The ZIP package

The ZIP package provides features not found in java.util.zip:

  • Support for encodings other than UTF-8 for filenames and comments.
  • Access to internal and external attributes (which are used to store Unix permission by some zip implementations).
  • Structured support for extra fields.

In addition to the information stored in ArchiveEntry a ZipArchiveEntry stores internal and external attributes as well as extra fields which may contain information like Unix permissions, information about the platform they've been created on, their last modification time and an optional comment.
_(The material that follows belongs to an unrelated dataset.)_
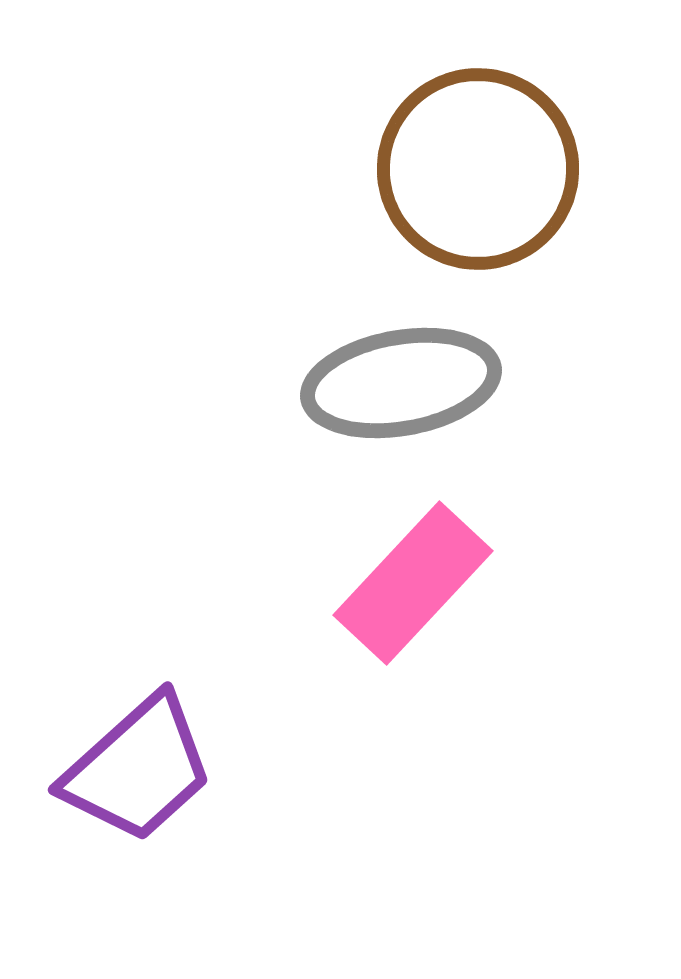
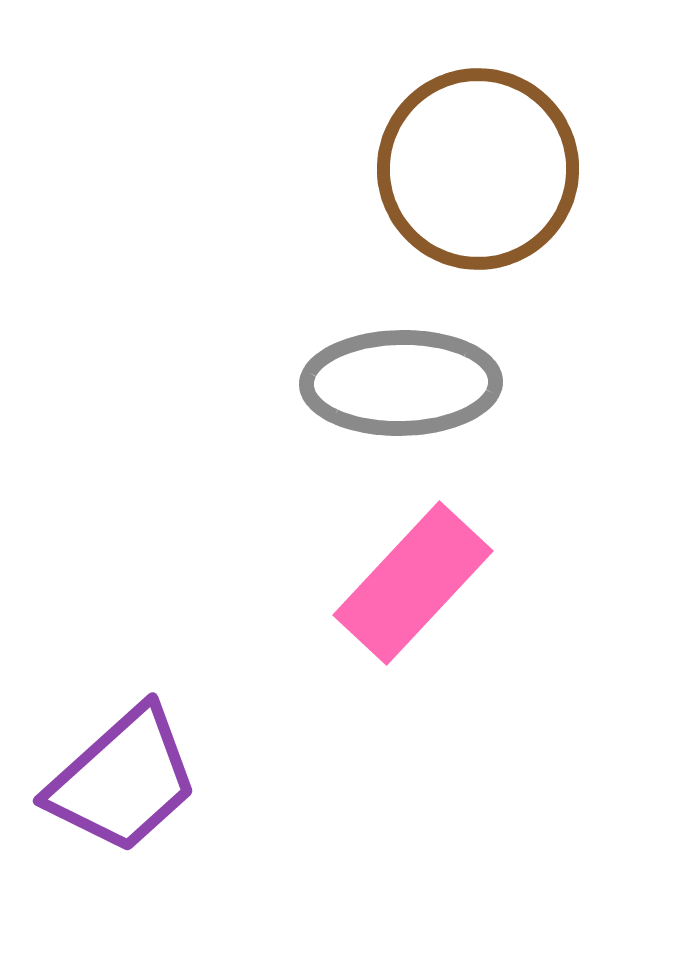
gray ellipse: rotated 9 degrees clockwise
purple trapezoid: moved 15 px left, 11 px down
ZipArchiveInputStream vs ZipFile

ZIP archives store a archive entries in sequence and contain a registry of all entries at the very end of the archive. It is acceptable for an archive to contain several entries of the same name and have the registry (called the central directory) decide which entry is actually to be used (if any).

In addition the ZIP format stores certain information only inside the central directory but not together with the entry itself, this is:

  • internal and external attributes
  • different or additional extra fields

This means the ZIP format cannot really be parsed correctly while reading a non-seekable stream, which is what ZipArchiveInputStream is forced to do. As a result ZipArchiveInputStream

  • may return entries that are not part of the central directory at all and shouldn't be considered part of the archive.
  • may return several entries with the same name.
  • will not return internal or external attributes.
  • may return incomplete extra field data.

ZipArchiveInputStream shares these limitations with java.util.zip.ZipInputStream.

ZipFile is able to read the central directory first and provide correct and complete information on any ZIP archive.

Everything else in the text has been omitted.